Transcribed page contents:
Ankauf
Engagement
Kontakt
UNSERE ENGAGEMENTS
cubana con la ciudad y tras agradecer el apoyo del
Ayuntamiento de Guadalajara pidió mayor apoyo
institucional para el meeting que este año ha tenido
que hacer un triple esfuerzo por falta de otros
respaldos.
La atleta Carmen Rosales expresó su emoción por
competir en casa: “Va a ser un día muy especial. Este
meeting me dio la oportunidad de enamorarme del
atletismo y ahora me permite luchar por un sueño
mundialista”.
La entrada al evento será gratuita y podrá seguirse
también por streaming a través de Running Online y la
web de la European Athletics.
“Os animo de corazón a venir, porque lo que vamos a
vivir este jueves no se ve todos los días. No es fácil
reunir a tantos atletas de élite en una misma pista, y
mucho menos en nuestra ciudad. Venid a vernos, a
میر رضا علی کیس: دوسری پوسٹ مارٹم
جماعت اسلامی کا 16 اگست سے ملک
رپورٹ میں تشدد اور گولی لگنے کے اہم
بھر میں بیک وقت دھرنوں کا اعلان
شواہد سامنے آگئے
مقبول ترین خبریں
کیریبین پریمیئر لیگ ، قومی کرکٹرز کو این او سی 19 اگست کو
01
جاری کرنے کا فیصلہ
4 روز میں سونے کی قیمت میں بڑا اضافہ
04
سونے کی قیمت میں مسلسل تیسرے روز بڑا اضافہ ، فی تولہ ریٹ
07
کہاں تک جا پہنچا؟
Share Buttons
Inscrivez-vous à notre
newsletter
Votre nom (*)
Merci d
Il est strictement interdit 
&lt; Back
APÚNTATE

--

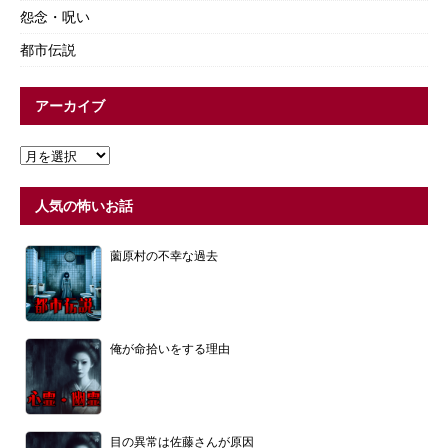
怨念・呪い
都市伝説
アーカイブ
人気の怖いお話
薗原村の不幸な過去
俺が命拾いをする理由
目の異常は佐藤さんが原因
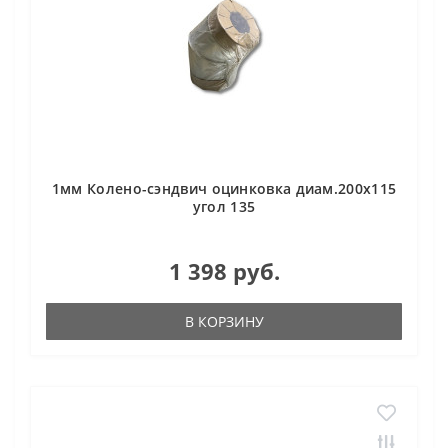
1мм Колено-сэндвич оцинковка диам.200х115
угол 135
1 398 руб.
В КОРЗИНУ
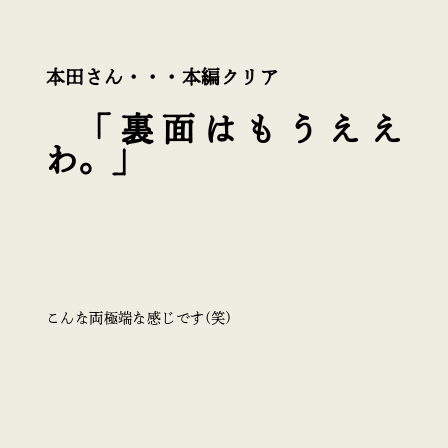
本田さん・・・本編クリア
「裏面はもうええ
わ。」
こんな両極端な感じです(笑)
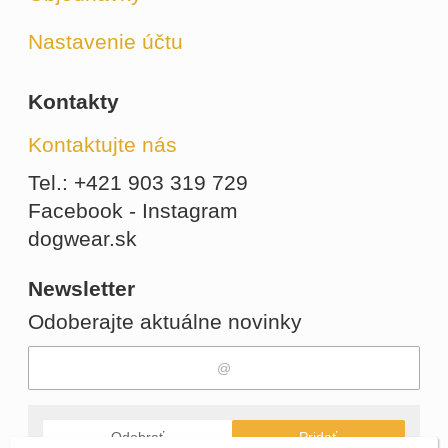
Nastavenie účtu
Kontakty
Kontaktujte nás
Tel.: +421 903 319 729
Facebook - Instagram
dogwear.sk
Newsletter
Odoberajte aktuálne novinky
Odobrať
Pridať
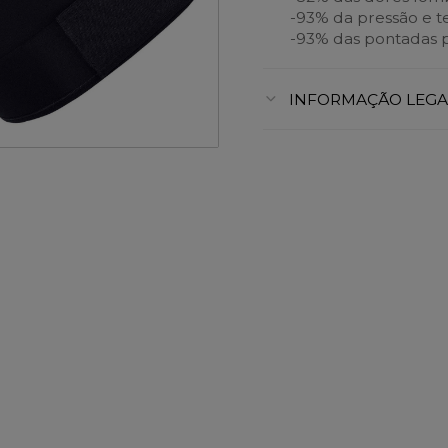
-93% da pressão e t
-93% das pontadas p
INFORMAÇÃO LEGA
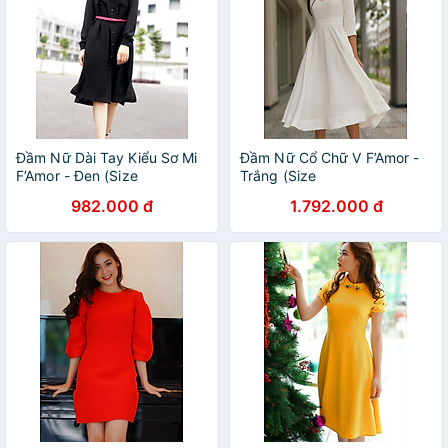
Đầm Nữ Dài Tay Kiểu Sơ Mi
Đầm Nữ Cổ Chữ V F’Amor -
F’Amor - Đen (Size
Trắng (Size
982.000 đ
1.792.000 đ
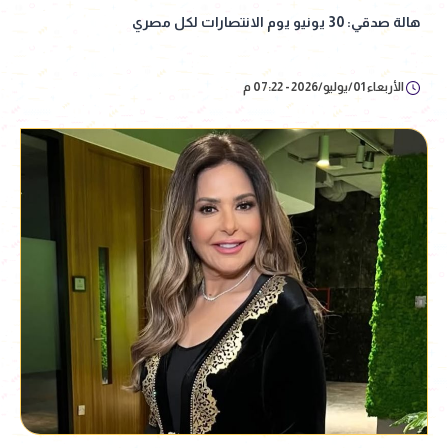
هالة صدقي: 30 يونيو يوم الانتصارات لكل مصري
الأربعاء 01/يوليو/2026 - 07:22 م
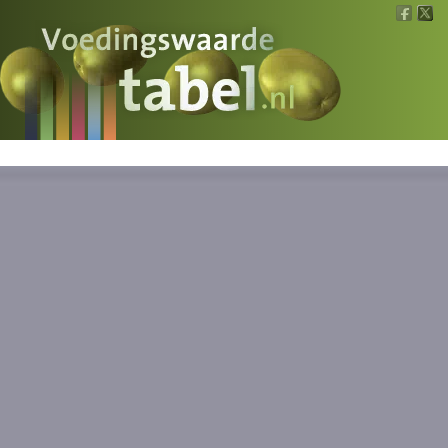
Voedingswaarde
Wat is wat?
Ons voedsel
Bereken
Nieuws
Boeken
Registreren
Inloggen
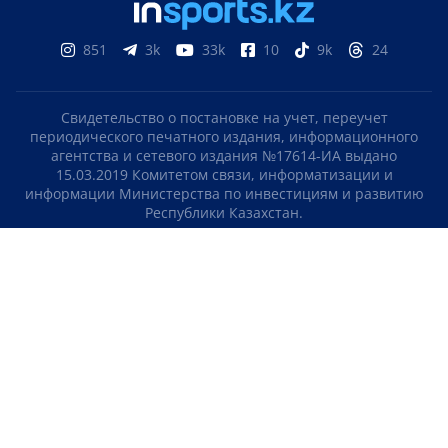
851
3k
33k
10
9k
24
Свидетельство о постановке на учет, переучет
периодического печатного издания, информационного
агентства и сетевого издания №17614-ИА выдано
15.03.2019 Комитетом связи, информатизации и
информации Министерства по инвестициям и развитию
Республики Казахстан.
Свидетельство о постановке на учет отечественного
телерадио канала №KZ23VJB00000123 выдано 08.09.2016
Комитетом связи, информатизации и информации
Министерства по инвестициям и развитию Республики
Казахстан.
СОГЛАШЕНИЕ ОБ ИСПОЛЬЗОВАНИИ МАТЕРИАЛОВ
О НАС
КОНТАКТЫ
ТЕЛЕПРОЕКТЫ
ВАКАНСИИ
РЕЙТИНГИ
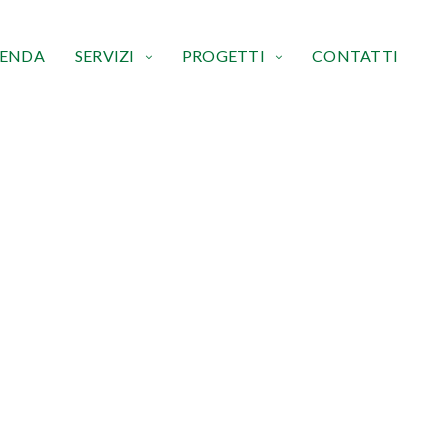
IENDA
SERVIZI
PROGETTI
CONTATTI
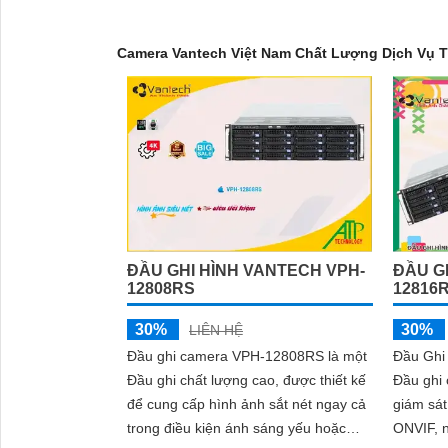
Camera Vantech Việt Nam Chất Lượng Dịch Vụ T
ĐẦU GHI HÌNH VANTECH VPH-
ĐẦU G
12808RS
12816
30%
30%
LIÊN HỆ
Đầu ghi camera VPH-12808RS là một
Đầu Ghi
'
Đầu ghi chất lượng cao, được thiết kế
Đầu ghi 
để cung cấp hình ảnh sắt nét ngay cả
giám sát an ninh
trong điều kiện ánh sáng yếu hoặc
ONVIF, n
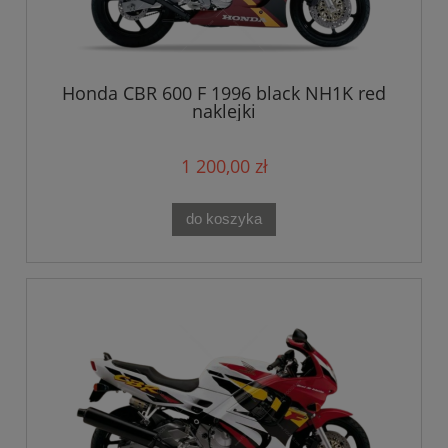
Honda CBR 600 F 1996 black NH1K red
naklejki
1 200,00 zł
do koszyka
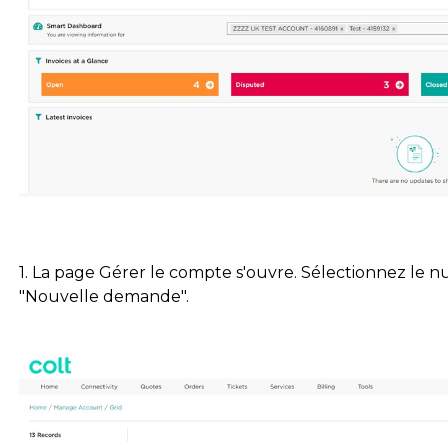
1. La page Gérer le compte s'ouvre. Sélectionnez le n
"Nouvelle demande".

▸ **TASK OBJECTIVE**: Which lines above hold the string "связи"? Copy each of them.

▸ **RESPONSE TO THE TASK**:
15.03.2019 Комитетом связи, информатизации и
Комитетом связи, информатизации и информации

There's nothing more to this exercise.